All across this country, local businesses and nonprofits serve local people. Though those who ran the covid plandemic tried to shut small businesses down, it didn’t work. Many are still going. Many more are springing up. 

State-run organizations also help local businesses. Such as the Indiana Small Business Development Center.

As the federal government continues to falter, the need for downsizing it grows. States and localities pick up the slack.

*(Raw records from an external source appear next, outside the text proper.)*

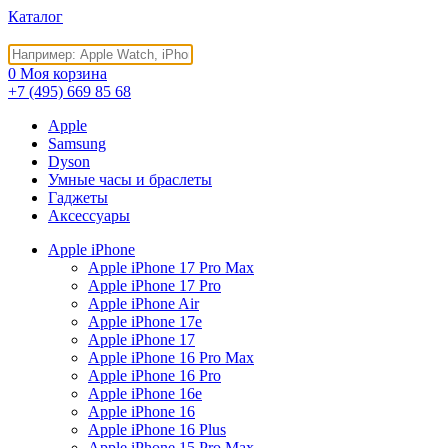
Каталог
0
Моя корзина
+7 (495)
669 85 68
Apple
Samsung
Dyson
Умные часы и браслеты
Гаджеты
Аксессуары
Apple iPhone
Apple iPhone 17 Pro Max
Apple iPhone 17 Pro
Apple iPhone Air
Apple iPhone 17e
Apple iPhone 17
Apple iPhone 16 Pro Max
Apple iPhone 16 Pro
Apple iPhone 16e
Apple iPhone 16
Apple iPhone 16 Plus
Apple iPhone 15 Pro Max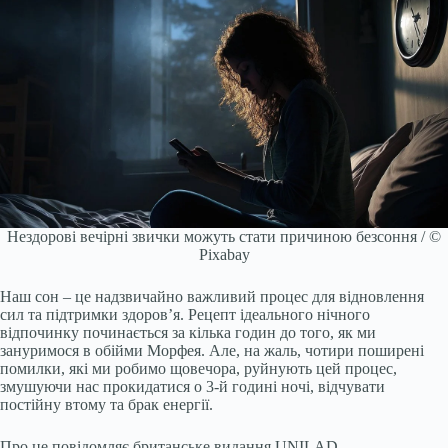
Нездорові вечірні звички можуть стати причиною безсоння / ©
Pixabay
Наш сон – це надзвичайно важливий процес для відновлення
сил та підтримки здоров’я. Рецепт ідеального нічного
відпочинку починається за кілька годин до того, як ми
зануримося в обійми Морфея. Але, на жаль, чотири поширені
помилки, які ми робимо щовечора, руйнують цей процес,
змушуючи нас прокидатися о 3-й годині ночі, відчувати
постійну втому та брак енергії.
Про це повідомляє британське видання UNILAD.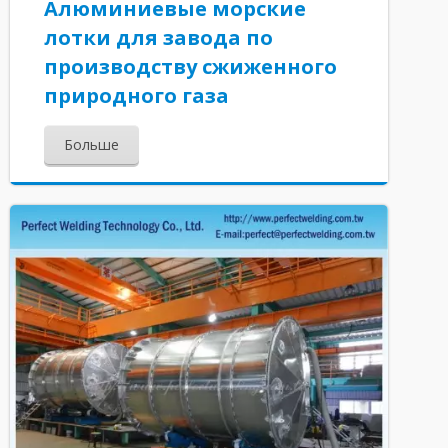
Алюминиевые морские
лотки для завода по
производству сжиженного
природного газа
Больше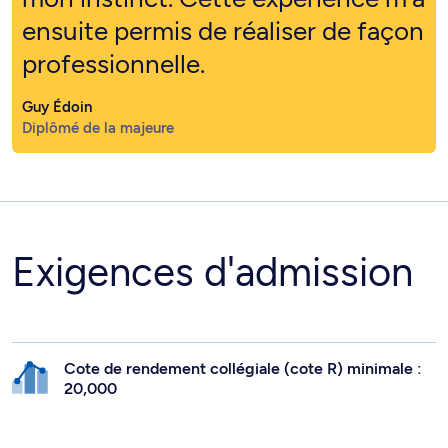
ensuite permis de réaliser de façon
professionnelle.
Guy Édoin
Diplômé de la majeure
Exigences d'admission
Cote de rendement collégiale (cote R) minimale :
20,000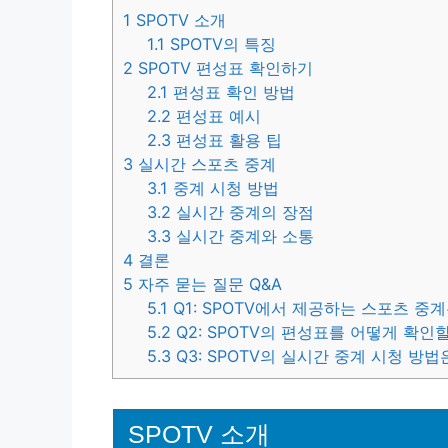
1
SPOTV 소개
1.1
SPOTV의 특징
2
SPOTV 편성표 확인하기
2.1
편성표 확인 방법
2.2
편성표 예시
2.3
편성표 활용 팁
3
실시간 스포츠 중계
3.1
중계 시청 방법
3.2
실시간 중계의 장점
3.3
실시간 중계와 소통
4
결론
5
자주 묻는 질문 Q&A
5.1
Q1: SPOTV에서 제공하는 스포츠 중
5.2
Q2: SPOTV의 편성표를 어떻게 확인
5.3
Q3: SPOTV의 실시간 중계 시청 방
SPOTV 소개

And ultimately, it all comes down to each one of us. We are all sovereign beings, here to express our own unique natures fully into the world. How? Begin small. Begin with what’s lodged in your heart. What would you be doing if there were no obstacles in your way? The universe bends to support those with clear, focused intent. 

Even better: Learn how to think and operate, as much as possible, “below money.” In other words, let us learn from how Nature does it, with each species gifting to others of its surplus and receiving what it needs in return. This is called “the gift economy.”

Here are a few photos I took this morning.

Chicory loves to grow in the cracks, and its bright blue flowers, to me, even more beautiful than those of the robin’s egg.


We’re about to be inundated with bush beans.


I planted these winter squash seeds about ten days ago, and now must wait three months for maturity.


We got corn! Though the intent, to grow the three sisters — corn with beans and squash — did not work out.


A wildflower garden grows atop a hugelkulture bed we constructed this year to cover up a large hole that had caved in (old septic system). Best way to make sure nobody falls into the hole!


More flowers, purple cabbages beyond.


The green cabbages continue to expand . . . and see post from July 5, “Cabbage Bonanza!”.


More . . .


Zucchinis on the way.


Right now and for past few weeks, and on and on, even into next year — huge surplus of kale. I’ve been freezing some and Marita takes some to Mother Hubbard’s Cupboard.


Varieties of kale . . .

Finally, you might be moved to read this book: SACRED ECONOMICS: Money, Gift, and Society in an Age of Transition (2011), by Charles Eisenstein. ‘Cuz we’re there. The transition has arrived. There’s no going back. And the future will be created from grounding the visions of what the majority of humans fearlessly, and relentlessly, dare to intend.